Through **lemma 1**, we can derive

> **Thm 1.** ( $\# \mathcal{H}<\infty$, inconsistent )  For any $h\in \mathcal{H}$, with probability at least $1-\delta$, 
>
>$$ R(h) \leq \widehat{R}_{S}(h)+\sqrt{\frac{\log |\mathcal{H}|+\log \frac{2}{\delta}}{2 m}}.$$

Before proof, this can be viewed as an instance of the so-called **Occam’s Razor principle**: All other things being equal, a simpler (smaller) hypothesis set is better.

**Proof.** Seeing that 
$$\begin{aligned}
& \mathbb{P}\left[\exists h \in \mathcal{H}\left|\widehat{R}_{S}(h)-R(h)\right|>\epsilon\right] \\
= \text{ } & \mathbb{P}\left[\left(\left|\widehat{R}_{S}\left(h_{1}\right) R\left(h_{1}\right)\right|>\epsilon\right) \vee \ldots \vee\left(\left|\widehat{R}_{S}\left(h_{|\mathcal{H}|}\right)-R\left(h_{|\mathcal{H}|}\right)\right|>\epsilon\right)\right] \\
\leq \text{ } & \sum_{h \in \mathcal{H}} \mathbb{P}\left[\left|\widehat{R}_{S}(h)-R(h)\right|>\epsilon\right] \\
\leq \text{ } & 2|\mathcal{H}| \exp \left(-2 m \epsilon^{2}\right) .
\end{aligned}$$

where the last inequality applies **lemma 1**.

--- 

### 2. More General Definitions <a id='More-General-Definitions'></a>

In the most general scenario of supervised learning, we consider a distribution $\mathcal{D}$ over $\mathcal{X} \times \mathcal{Y}$, i.e. the stochastic scenario.
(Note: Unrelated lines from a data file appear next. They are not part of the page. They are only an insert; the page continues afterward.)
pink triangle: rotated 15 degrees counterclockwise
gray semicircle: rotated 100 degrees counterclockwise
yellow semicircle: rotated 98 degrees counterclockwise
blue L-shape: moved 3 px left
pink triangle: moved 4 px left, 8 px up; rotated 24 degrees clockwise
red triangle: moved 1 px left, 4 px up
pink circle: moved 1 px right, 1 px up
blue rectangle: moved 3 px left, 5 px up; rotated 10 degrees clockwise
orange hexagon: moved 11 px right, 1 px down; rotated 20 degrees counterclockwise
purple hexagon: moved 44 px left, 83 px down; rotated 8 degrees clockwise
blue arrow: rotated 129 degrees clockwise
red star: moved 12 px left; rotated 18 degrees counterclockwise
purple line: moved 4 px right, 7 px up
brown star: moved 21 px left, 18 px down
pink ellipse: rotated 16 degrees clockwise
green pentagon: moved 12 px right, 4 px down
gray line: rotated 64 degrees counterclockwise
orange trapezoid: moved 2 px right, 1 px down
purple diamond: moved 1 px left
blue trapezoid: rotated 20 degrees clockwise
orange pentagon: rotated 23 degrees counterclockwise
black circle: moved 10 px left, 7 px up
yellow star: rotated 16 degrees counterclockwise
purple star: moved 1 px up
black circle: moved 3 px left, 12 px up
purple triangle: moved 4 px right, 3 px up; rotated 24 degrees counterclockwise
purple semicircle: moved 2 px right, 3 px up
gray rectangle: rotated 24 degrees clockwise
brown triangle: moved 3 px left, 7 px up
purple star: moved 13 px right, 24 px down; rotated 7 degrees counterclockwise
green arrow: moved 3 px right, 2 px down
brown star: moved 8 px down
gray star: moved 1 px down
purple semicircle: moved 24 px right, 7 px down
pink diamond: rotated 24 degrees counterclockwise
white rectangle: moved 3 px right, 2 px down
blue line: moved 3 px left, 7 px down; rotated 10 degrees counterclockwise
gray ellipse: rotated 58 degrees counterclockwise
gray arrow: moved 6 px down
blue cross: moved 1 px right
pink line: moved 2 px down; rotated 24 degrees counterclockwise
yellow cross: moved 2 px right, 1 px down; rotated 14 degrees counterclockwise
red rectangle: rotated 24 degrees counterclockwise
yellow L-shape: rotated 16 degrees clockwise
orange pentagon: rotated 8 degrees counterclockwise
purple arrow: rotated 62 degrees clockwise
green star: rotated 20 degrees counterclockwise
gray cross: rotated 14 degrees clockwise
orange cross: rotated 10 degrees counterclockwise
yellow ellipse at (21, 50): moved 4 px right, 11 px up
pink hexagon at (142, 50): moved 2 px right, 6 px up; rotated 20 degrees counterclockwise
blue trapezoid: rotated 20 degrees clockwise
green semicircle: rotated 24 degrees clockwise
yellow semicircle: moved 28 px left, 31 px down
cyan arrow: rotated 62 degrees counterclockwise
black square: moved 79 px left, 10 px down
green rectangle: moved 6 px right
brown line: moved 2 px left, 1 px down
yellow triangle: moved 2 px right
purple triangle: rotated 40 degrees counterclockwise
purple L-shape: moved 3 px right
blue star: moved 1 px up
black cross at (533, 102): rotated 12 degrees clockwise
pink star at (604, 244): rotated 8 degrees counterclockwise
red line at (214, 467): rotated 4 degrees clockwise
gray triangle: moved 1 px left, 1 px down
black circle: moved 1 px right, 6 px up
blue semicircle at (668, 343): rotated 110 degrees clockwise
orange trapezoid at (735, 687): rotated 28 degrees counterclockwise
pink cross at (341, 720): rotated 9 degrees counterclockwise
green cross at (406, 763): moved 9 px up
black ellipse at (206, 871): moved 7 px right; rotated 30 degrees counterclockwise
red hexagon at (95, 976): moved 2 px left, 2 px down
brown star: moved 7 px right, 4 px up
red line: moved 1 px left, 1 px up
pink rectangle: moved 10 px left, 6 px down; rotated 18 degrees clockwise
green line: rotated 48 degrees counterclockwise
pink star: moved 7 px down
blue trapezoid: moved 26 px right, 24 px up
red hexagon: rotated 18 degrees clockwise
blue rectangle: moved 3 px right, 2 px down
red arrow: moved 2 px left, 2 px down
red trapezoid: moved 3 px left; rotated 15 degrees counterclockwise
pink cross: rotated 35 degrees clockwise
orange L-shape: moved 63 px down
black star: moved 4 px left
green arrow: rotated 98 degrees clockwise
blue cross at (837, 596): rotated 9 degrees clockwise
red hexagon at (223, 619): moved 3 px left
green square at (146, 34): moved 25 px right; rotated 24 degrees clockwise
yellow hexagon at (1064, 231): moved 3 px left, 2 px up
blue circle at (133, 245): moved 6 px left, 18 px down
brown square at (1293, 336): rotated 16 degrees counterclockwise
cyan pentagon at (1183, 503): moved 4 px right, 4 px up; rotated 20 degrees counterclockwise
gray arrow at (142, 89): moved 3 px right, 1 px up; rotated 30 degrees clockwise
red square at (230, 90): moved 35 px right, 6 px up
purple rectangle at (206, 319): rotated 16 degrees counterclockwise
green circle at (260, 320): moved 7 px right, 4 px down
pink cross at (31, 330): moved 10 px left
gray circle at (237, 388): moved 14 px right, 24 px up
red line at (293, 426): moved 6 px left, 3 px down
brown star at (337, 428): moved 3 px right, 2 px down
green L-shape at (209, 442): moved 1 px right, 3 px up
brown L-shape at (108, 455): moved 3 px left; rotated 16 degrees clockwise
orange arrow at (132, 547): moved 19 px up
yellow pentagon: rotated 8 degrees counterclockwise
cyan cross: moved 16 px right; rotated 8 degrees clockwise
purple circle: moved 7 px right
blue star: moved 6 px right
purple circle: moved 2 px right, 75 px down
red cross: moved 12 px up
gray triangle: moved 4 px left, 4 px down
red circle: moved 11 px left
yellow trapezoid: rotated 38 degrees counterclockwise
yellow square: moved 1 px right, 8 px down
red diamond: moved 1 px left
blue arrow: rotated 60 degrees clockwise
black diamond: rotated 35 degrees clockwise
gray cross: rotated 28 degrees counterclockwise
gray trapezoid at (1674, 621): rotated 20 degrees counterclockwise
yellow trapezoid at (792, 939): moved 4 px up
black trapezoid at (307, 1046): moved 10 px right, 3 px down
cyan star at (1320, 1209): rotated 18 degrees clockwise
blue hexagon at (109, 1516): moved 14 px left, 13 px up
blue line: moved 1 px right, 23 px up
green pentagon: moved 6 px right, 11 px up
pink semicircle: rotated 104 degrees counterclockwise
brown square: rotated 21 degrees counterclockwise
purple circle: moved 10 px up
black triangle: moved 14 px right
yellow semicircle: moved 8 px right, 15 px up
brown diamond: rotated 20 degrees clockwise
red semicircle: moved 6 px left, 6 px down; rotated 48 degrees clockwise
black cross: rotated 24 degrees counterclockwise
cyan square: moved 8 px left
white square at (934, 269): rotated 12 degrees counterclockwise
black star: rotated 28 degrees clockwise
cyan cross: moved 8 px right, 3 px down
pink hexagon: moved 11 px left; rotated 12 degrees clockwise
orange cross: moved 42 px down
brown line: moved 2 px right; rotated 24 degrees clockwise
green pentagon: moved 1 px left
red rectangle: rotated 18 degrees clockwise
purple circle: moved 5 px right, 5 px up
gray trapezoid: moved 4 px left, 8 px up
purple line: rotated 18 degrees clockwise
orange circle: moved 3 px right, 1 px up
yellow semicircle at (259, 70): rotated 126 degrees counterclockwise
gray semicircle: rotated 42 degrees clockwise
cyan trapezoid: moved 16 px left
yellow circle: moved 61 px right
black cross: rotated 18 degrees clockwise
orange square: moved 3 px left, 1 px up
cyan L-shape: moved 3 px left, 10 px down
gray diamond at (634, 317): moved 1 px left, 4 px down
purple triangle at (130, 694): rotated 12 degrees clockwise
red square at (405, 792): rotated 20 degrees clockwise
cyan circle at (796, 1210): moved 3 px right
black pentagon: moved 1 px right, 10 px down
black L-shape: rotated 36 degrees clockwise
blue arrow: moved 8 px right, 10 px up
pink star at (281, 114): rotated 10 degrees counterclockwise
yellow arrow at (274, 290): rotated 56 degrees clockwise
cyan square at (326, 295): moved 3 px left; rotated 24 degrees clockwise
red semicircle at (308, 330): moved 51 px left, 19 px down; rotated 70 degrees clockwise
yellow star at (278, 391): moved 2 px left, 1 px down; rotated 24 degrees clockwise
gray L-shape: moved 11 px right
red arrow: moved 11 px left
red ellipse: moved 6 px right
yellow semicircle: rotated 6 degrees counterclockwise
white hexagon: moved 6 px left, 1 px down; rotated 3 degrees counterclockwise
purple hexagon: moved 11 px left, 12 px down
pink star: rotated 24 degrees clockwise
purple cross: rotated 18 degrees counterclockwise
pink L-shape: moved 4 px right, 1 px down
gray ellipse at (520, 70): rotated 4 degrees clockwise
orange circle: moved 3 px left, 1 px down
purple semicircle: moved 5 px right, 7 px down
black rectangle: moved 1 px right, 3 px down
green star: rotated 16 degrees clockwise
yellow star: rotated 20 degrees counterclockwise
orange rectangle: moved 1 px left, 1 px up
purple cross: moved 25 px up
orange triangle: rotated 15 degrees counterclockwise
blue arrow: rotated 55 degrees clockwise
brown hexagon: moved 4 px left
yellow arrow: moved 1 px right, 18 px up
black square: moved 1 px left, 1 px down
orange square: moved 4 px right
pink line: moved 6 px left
Then, we define 

> $$R(h)=\underset{(x, y) \sim \mathcal{D}}{\mathbb{P}}[h(x) \neq y]=\underset{(x, y) \sim \mathcal{D}}{\mathbb{E}}\left[1_{h(x) \neq y}\right]$$

and the Bayesian error

> $$R^{\star}=\inf _{h \text { measurable }} R(h).$$

### Reference

1. Mohri, M., Rostamizadeh, A., &amp; Talwalkar, A. (2018). Foundations of Machine Learning. The MIT Press.